Exercise prompt: Once you find a line containing the word "pagination" in the entries below, copy it.
□ □ □
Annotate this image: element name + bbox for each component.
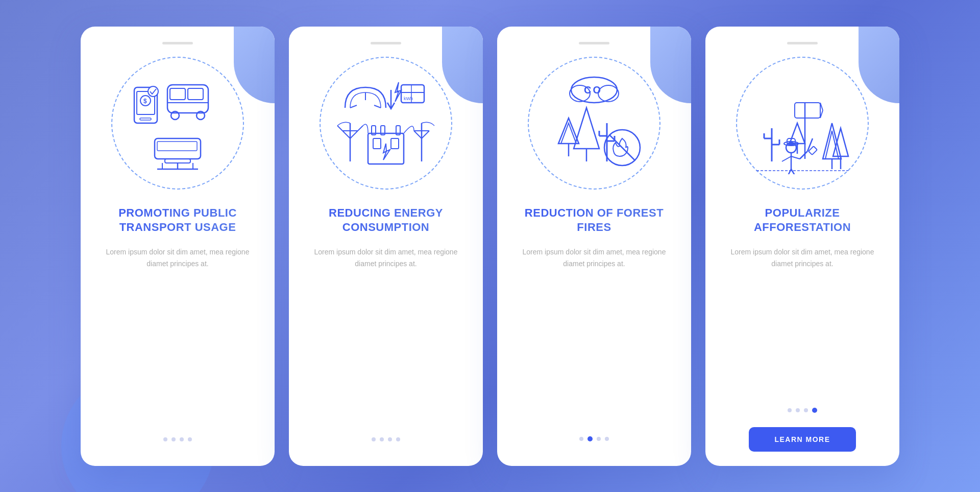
svg-line-33	[358, 126, 363, 131]
svg-line-81	[782, 156, 791, 161]
forest-illustration: CO	[543, 72, 645, 174]
svg-line-31	[350, 131, 358, 138]
illustration-circle-energy: kWh	[320, 57, 452, 190]
card-title-energy: REDUCING ENERGY CONSUMPTION	[303, 206, 469, 235]
dot-4[interactable]	[396, 437, 400, 441]
top-bar-indicator	[162, 42, 193, 44]
energy-icon-svg: kWh	[335, 72, 437, 174]
energy-illustration: kWh	[335, 72, 437, 174]
dot-1[interactable]	[163, 437, 167, 441]
top-bar-indicator-4	[787, 42, 818, 44]
svg-line-20	[350, 105, 357, 108]
card-accent-decoration-3	[650, 27, 691, 103]
card-body-energy: Lorem ipsum dolor sit dim amet, mea regi…	[303, 246, 469, 427]
afforestation-icon-svg	[751, 72, 853, 174]
card-afforestation: POPULARIZE AFFORESTATION Lorem ipsum dol…	[705, 27, 899, 466]
learn-more-button[interactable]: LEARN MORE	[749, 427, 855, 452]
dot-1[interactable]	[579, 437, 583, 441]
cards-container: $	[81, 27, 899, 466]
card-forest: CO	[497, 27, 691, 466]
svg-text:kWh: kWh	[404, 96, 413, 101]
dot-3[interactable]	[597, 437, 601, 441]
svg-point-5	[148, 86, 158, 97]
transport-icon-svg: $	[127, 72, 229, 174]
svg-line-43	[414, 131, 422, 138]
svg-rect-4	[140, 118, 151, 120]
card-accent-decoration-2	[442, 27, 483, 103]
svg-line-86	[786, 169, 791, 174]
svg-marker-52	[574, 108, 599, 149]
illustration-circle-forest: CO	[528, 57, 660, 190]
svg-line-44	[422, 131, 429, 138]
top-bar-indicator-2	[371, 42, 401, 44]
dot-4-active[interactable]	[812, 408, 817, 413]
dot-2[interactable]	[796, 408, 800, 412]
svg-marker-61	[823, 123, 841, 159]
svg-line-30	[342, 131, 350, 138]
svg-rect-36	[391, 138, 399, 149]
pagination-dots-energy	[372, 437, 400, 441]
pagination-dots-transport	[163, 437, 192, 441]
dot-4[interactable]	[188, 437, 192, 441]
dot-1[interactable]	[372, 437, 376, 441]
transport-illustration: $	[127, 72, 229, 174]
card-body-forest: Lorem ipsum dolor sit dim amet, mea regi…	[511, 246, 677, 426]
illustration-circle-afforestation	[736, 57, 869, 190]
card-title-afforestation: POPULARIZE AFFORESTATION	[720, 206, 885, 235]
card-transport: $	[81, 27, 275, 466]
svg-rect-7	[170, 88, 185, 100]
card-title-forest: REDUCTION OF FOREST FIRES	[511, 206, 677, 235]
svg-text:CO: CO	[584, 84, 602, 96]
dot-2[interactable]	[380, 437, 384, 441]
card-accent-decoration	[234, 27, 275, 103]
svg-marker-40	[383, 144, 390, 160]
svg-rect-8	[188, 88, 203, 100]
card-body-transport: Lorem ipsum dolor sit dim amet, mea regi…	[95, 246, 260, 427]
svg-line-32	[337, 126, 342, 131]
svg-text:$: $	[143, 98, 147, 105]
svg-rect-35	[373, 138, 381, 149]
pagination-dots-afforestation	[788, 408, 817, 413]
dot-4[interactable]	[605, 437, 609, 441]
svg-rect-67	[795, 103, 820, 118]
card-title-transport: PROMOTING PUBLIC TRANSPORT USAGE	[95, 206, 260, 235]
illustration-circle-transport: $	[111, 57, 244, 190]
dot-1[interactable]	[788, 408, 792, 412]
dot-2-active[interactable]	[587, 436, 593, 441]
forest-icon-svg: CO	[543, 72, 645, 174]
card-energy: kWh	[289, 27, 483, 466]
svg-marker-50	[561, 123, 576, 144]
svg-marker-64	[833, 128, 848, 156]
top-bar-indicator-3	[579, 42, 609, 44]
svg-marker-75	[790, 123, 805, 144]
card-accent-decoration-4	[859, 27, 899, 103]
svg-line-82	[791, 156, 800, 159]
card-body-afforestation: Lorem ipsum dolor sit dim amet, mea regi…	[720, 246, 885, 397]
dot-3[interactable]	[388, 437, 392, 441]
svg-marker-23	[395, 82, 401, 102]
svg-line-83	[800, 151, 807, 159]
svg-line-87	[791, 169, 797, 174]
svg-rect-13	[157, 142, 197, 151]
dot-3[interactable]	[180, 437, 184, 441]
dot-3[interactable]	[804, 408, 808, 412]
svg-rect-85	[808, 146, 817, 155]
afforestation-illustration	[751, 72, 853, 174]
dot-2[interactable]	[172, 437, 176, 441]
svg-line-21	[374, 105, 381, 108]
pagination-dots-forest	[579, 436, 609, 441]
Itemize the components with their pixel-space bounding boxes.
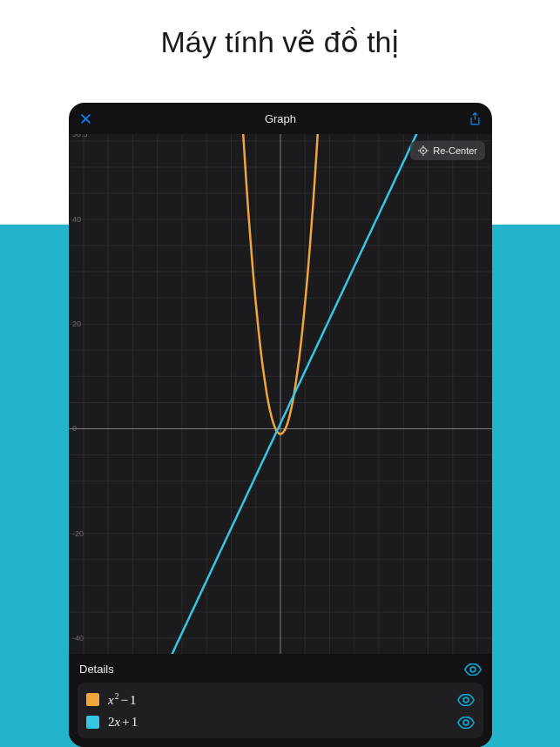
details-title: Details <box>79 663 114 676</box>
svg-text:0: 0 <box>72 424 77 433</box>
equation-list: x2−12x+1 <box>78 683 483 738</box>
page-title: Máy tính vẽ đồ thị <box>0 0 560 82</box>
titlebar: Graph <box>69 103 492 134</box>
close-icon[interactable] <box>79 112 92 125</box>
equation-expression: 2x+1 <box>108 715 449 730</box>
svg-text:56.3: 56.3 <box>72 134 88 138</box>
svg-point-52 <box>463 697 469 703</box>
eye-icon[interactable] <box>457 694 475 706</box>
svg-text:-40: -40 <box>72 634 84 643</box>
equation-row[interactable]: 2x+1 <box>84 711 476 733</box>
graph-canvas[interactable]: 56.340200-20-40 Re-Center <box>69 134 492 654</box>
svg-point-46 <box>423 150 425 151</box>
eye-icon[interactable] <box>457 717 475 729</box>
color-swatch <box>86 716 99 729</box>
svg-point-53 <box>463 720 469 725</box>
app-window: Graph 56.340200-20-40 Re-Center Details … <box>69 103 492 747</box>
recenter-label: Re-Center <box>433 145 477 156</box>
eye-icon[interactable] <box>464 663 482 676</box>
share-icon[interactable] <box>469 111 482 126</box>
color-swatch <box>86 693 99 706</box>
svg-text:-20: -20 <box>72 529 84 538</box>
svg-text:40: 40 <box>72 215 81 224</box>
svg-point-51 <box>470 667 476 672</box>
window-title: Graph <box>104 112 457 125</box>
svg-text:20: 20 <box>72 320 81 328</box>
recenter-button[interactable]: Re-Center <box>410 141 485 160</box>
equation-expression: x2−1 <box>108 691 449 708</box>
details-panel: Details x2−12x+1 <box>69 654 492 747</box>
equation-row[interactable]: x2−1 <box>84 688 476 711</box>
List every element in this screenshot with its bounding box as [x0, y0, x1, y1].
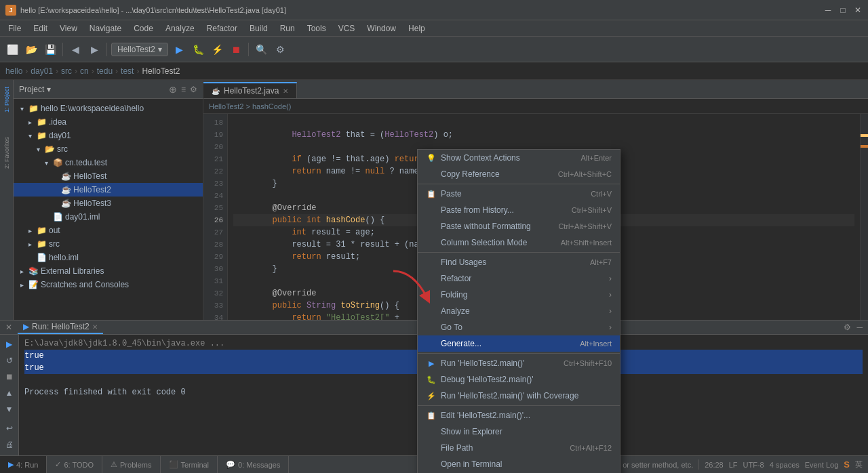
□ □ □
Your solution:
pagination-dots-energy	[372, 437, 400, 441]
pagination-dots-transport	[163, 437, 192, 441]
pagination-dots-afforestation	[788, 408, 817, 413]
pagination-dots-forest	[579, 436, 609, 441]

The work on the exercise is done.